**Assigned task:**
With pictures left out, extract every line between the start of the records below and the line holding "استورمن همچنین شکل", inclusive.

Records contained in a dataset:
:::

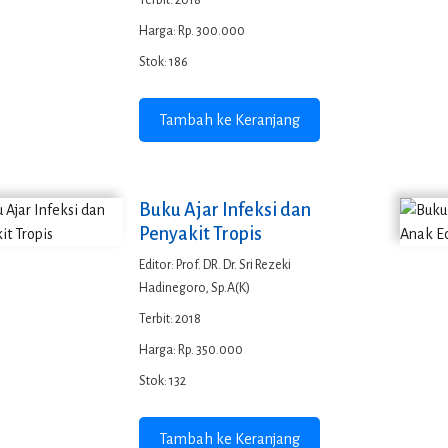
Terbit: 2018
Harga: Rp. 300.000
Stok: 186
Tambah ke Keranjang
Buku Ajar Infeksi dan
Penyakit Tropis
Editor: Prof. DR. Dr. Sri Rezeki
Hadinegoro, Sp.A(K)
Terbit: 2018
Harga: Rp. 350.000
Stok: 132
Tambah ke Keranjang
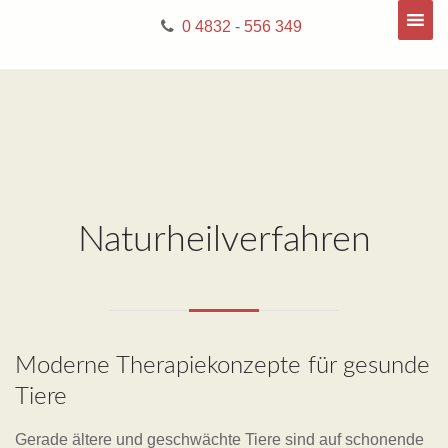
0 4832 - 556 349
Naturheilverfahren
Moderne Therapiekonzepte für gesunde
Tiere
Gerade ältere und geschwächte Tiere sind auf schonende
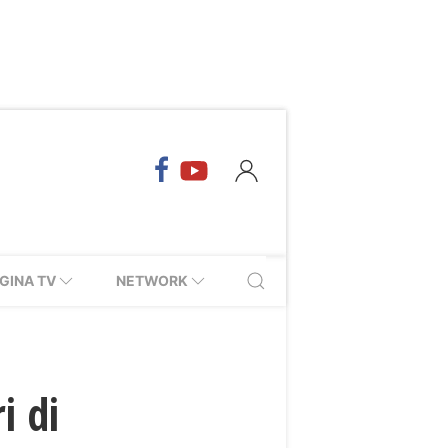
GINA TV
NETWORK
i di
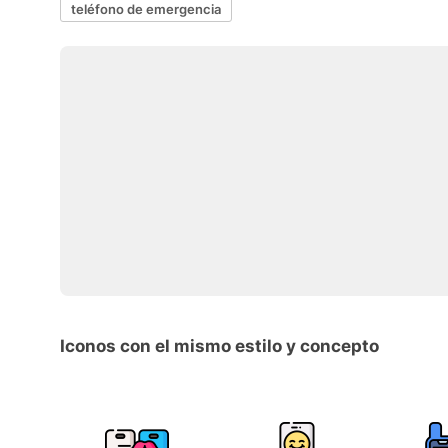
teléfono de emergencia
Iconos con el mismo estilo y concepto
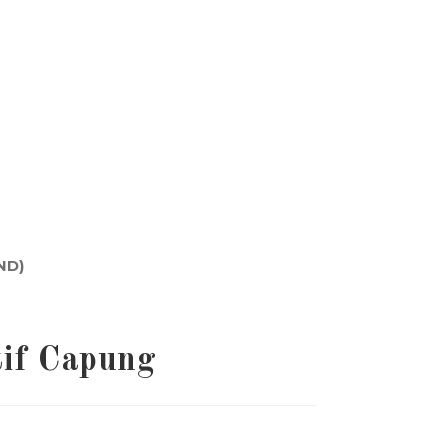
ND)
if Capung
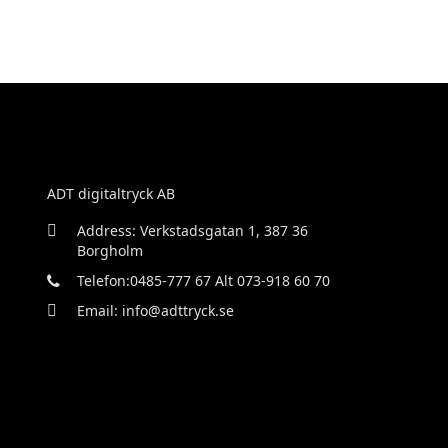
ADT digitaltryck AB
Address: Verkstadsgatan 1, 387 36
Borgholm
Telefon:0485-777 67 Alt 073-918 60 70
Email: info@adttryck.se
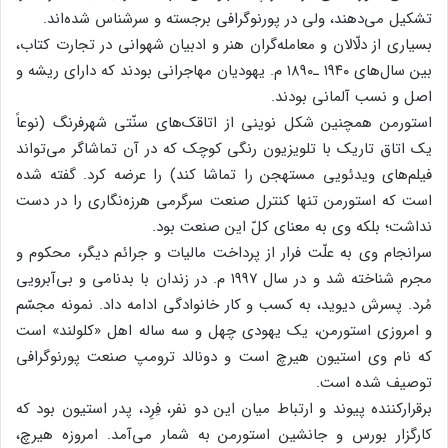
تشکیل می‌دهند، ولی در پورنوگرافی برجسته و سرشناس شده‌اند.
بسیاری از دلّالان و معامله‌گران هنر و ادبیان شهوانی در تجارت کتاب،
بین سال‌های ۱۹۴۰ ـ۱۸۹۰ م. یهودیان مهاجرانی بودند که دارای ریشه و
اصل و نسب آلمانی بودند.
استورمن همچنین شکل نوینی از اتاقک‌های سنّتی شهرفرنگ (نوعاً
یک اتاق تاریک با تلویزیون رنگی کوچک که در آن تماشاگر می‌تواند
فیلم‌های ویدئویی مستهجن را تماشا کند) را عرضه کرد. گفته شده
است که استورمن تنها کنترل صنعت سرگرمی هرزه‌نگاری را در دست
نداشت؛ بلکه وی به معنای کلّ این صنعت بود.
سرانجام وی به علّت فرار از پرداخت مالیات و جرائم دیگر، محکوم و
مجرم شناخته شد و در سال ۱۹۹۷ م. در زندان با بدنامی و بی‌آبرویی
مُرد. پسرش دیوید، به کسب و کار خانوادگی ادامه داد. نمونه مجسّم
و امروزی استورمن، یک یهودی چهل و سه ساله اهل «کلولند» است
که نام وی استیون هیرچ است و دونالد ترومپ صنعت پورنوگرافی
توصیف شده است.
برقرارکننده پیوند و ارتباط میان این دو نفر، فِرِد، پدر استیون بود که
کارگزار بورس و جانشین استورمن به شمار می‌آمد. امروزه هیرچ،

:::

**Expected answer:**
Terbit: 2018
Harga: Rp. 300.000
Stok: 186
Tambah ke Keranjang
Buku Ajar Infeksi dan
Penyakit Tropis
Editor: Prof. DR. Dr. Sri Rezeki
Hadinegoro, Sp.A(K)
Terbit: 2018
Harga: Rp. 350.000
Stok: 132
Tambah ke Keranjang
0 4832 - 556 349
Naturheilverfahren
Moderne Therapiekonzepte für gesunde
Tiere
Gerade ältere und geschwächte Tiere sind auf schonende
GINA TV
NETWORK
i di
teléfono de emergencia
Iconos con el mismo estilo y concepto
ND)
if Capung
ADT digitaltryck AB
Address: Verkstadsgatan 1, 387 36
Borgholm
Telefon:0485-777 67 Alt 073-918 60 70
Email: info@adttryck.se
تشکیل می‌دهند، ولی در پورنوگرافی برجسته و سرشناس شده‌اند.
بسیاری از دلّالان و معامله‌گران هنر و ادبیان شهوانی در تجارت کتاب،
بین سال‌های ۱۹۴۰ ـ۱۸۹۰ م. یهودیان مهاجرانی بودند که دارای ریشه و
اصل و نسب آلمانی بودند.
استورمن همچنین شکل نوینی از اتاقک‌های سنّتی شهرفرنگ (نوعاً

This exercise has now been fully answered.